Tak hanya Wulan dan keluarganya yang terkejut mendengar pernyataan itu, orang-orang yang ikut bersama Sandi pun ikut melebarkan mata mereka. Wulan mengedip-ngedipkan mata dengan bibir yang membentuk celah. Fokus pada lelaki yang duduk di atas kursi roda memandangi dirinya tanpa ekspresi.
"Kamu yakin, Nak?" tanya sang mamah sembari menyentuh pundak Sandi. Gadis yang akan dinikahi anaknya jauh dari ekspektasi, yang ia tahu adalah Salsa bukan Wulan.
Sandi menganggukkan kepala tanpa mengalihkan pandangan dari sosok Wulan yang masih membeku oleh ucapannya. Mata itu tidak berkedip, memindai setiap inci garis wajah gadis yang akan dijadikannya istri.
Aku tidak tahu kenapa ingin segera membawanya ke dalam kehidupanku. Dia terlihat berbeda dari gadis lainnya, dan aku tidak ingin menyesal karena menolaknya.
Sandi bergumam di dalam hati, menilai sosok Wulan yang tak banyak bicara. Gadis yang terlihat sederhana, tanpa riasan make-up di wajahnya. Tak seperti Salsa yang berdandan layaknya seorang model. Terus menerus ditatap tanpa kedipan, membuat Wulan merasa malu. Ia menundukkan kepala, *******-***** ujung baju yang dikenakannya. Tak menduga, malam itu juga harus melepaskan masa lajang.
"Ah, apa tidak terlalu dadakan jika menikah malam ini juga?" tanya papah Wulan resah karena harus melepas anak gadisnya yang baru ia temukan kembali.
Sandi melempar pandangan padanya, menatap dingin laki-laki yang menjadi wali nikah sang calon istri. Ia menggelengkan kepala, tak ingin menunda-nunda lagi.
"Tidak, aku yakin ingin menikahinya malam ini juga. Sesuai kesepakatan, Bapak tak usah risau tentang pendidikannya. Dia akan tetap bersekolah meski telah berganti status menjadi istriku," ucap Sandi dengan tegas.
Papah Wulan gelagapan, menunduk gelisah tak tahu harus membalas dengan kata apa. Di dalam hati tumbuh perasaan tak rela harus melepas Wulan. Ia berpaling menatap sang putri yang masih belum mengangkat wajah, mengusap lengannya yang teras lembab. Sementara Salsa dan ibunya tersenyum puas dan licik.
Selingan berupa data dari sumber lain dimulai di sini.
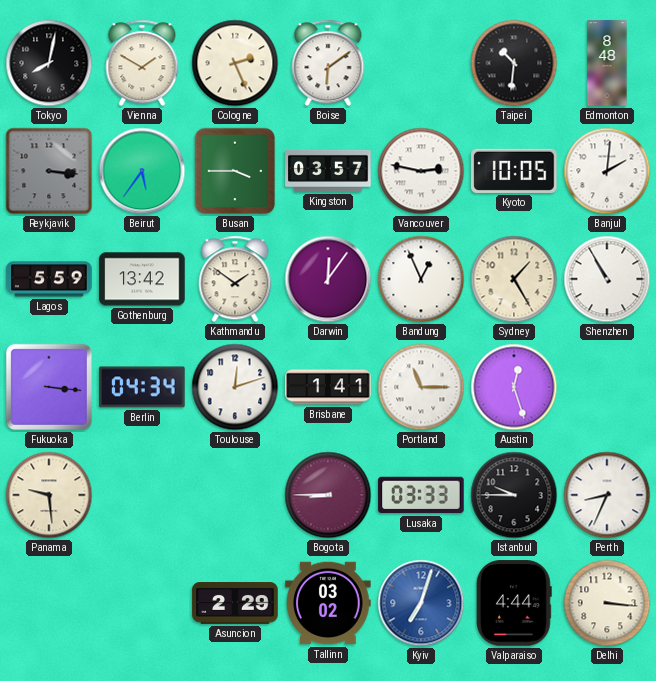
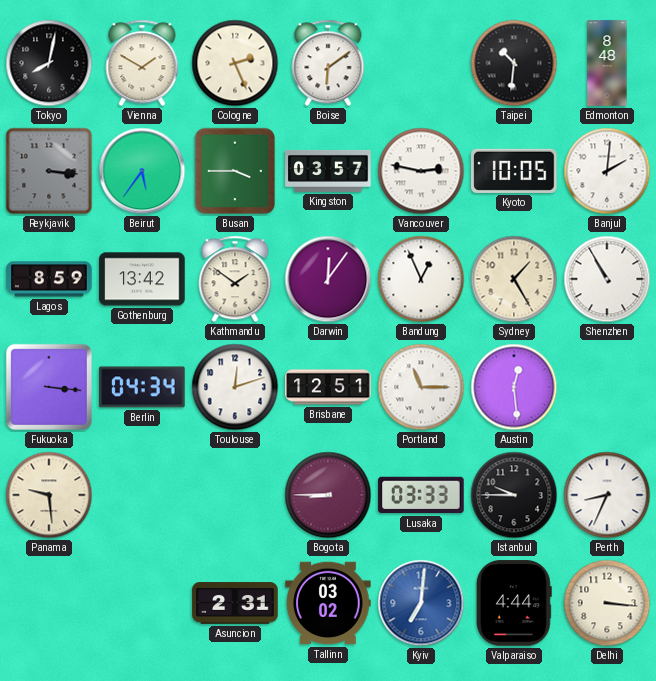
Lagos: 5:59 -> 8:59
Brisbane: 1:41 -> 12:51
Austin: 12:27 -> 12:29
Asuncion: 2:29 -> 2:31
Kyiv: 7:03 -> 7:01
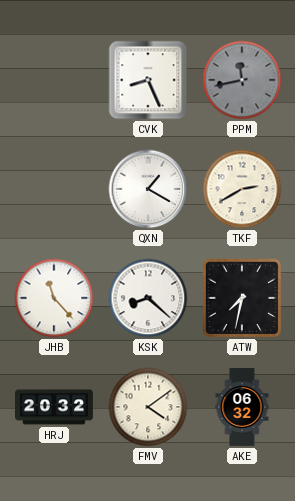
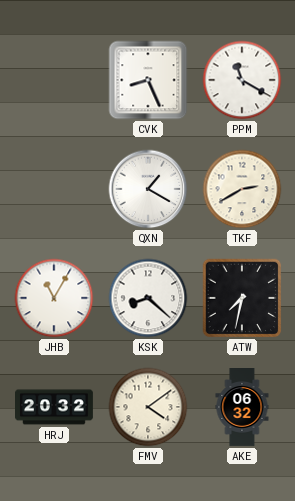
PPM: 11:43 -> 11:20
PPM dial: grey -> white
JHB: 11:23 -> 11:05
"Kami setuju jika mereka menikah malam ini juga. Hal baik memang jangan ditunda terlalu lama, tapi masalah penghulu kami tidak bisa mempersiapkannya secara mendadak seperti ini," sahut Susi tanpa berdiskusi terlebih dahulu dengan orang yang bersangkutan.
Sandi kembali memutar kepala, menatap ibu tiri Wulan masih tanpa ekspresi.
"Anda tenang saja, aku yang akan mengaturnya," ucap Sandi seraya menoleh pada sang mamah. Hanya lewat tatapan matanya, wanita itu tahu harus melakukan apa.
Ia mengangguk dan mengeluarkan ponsel dari dalam tas, menghubungi seseorang yang dimintanya hadir di rumah Wulan.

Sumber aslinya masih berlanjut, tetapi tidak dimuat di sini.